Data provided

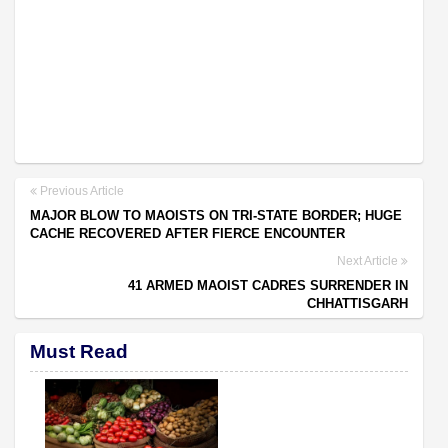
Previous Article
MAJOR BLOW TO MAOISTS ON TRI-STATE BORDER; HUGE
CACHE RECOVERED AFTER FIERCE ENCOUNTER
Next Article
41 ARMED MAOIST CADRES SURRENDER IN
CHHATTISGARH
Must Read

==

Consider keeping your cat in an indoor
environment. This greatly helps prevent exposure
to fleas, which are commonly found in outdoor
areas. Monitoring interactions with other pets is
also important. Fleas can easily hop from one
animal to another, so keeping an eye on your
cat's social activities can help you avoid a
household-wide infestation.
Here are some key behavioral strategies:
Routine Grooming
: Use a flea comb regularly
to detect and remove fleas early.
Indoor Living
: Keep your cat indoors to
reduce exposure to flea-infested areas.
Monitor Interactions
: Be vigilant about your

==

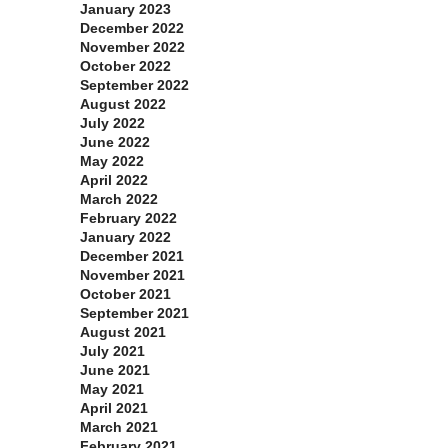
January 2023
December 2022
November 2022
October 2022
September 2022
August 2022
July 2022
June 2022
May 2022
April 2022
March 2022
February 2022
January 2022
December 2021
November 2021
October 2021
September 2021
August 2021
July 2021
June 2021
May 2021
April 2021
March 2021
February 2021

Task brief
Copy the stretch of the records above that runs from the line with "flea comb regularly" through the line with "vigilant about your". Both end lines belong in the copy, and nothing else does.

Task result
: Use a flea comb regularly
to detect and remove fleas early.
Indoor Living
: Keep your cat indoors to
reduce exposure to flea-infested areas.
Monitor Interactions
: Be vigilant about your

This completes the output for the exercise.